The 5 Stages of The Housing Crisis - "On Death & Dying"

Discussion in 'Wall St. News' started by ByLoSellHi, Apr 12, 2007.

  1. Housing Bubble Accomplices Preparing for Death

    By Caroline Baum

    April 12 (Bloomberg) --
    Each asset bubble has features and sponsors unique unto itself. Some folks went wild over tulip bulbs in 17th century Holland while others flipped over not-as- yet-constructed Florida condominiums almost four centuries later.

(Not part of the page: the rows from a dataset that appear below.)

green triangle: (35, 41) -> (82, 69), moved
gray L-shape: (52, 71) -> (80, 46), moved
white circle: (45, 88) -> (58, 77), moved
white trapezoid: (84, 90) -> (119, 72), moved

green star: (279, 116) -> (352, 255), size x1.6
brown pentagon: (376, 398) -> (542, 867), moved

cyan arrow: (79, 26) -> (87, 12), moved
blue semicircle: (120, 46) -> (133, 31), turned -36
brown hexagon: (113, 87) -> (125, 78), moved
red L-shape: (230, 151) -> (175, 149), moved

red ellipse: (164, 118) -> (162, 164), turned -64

    Yet they both -- they all -- share one thing in common, and it has to do with human nature. Just as terminally ill patients go through five stages of dying as described by the late psychiatrist Elisabeth Kubler-Ross in her 1969 book, ``On Death and Dying,'' so, too, do bubble participants experience denial, anger, bargaining, depression and acceptance.

    I first used this analogy in 1999 in writing about the bubble in Internet and technology stocks. The paradigm seems equally applicable to today's burst housing bubble.

    First came denial: It isn't a bubble. Banks don't have any exposure to mortgages. Housing is a small sector of the economy. Subprime mortgages are a small segment of the home-loan market.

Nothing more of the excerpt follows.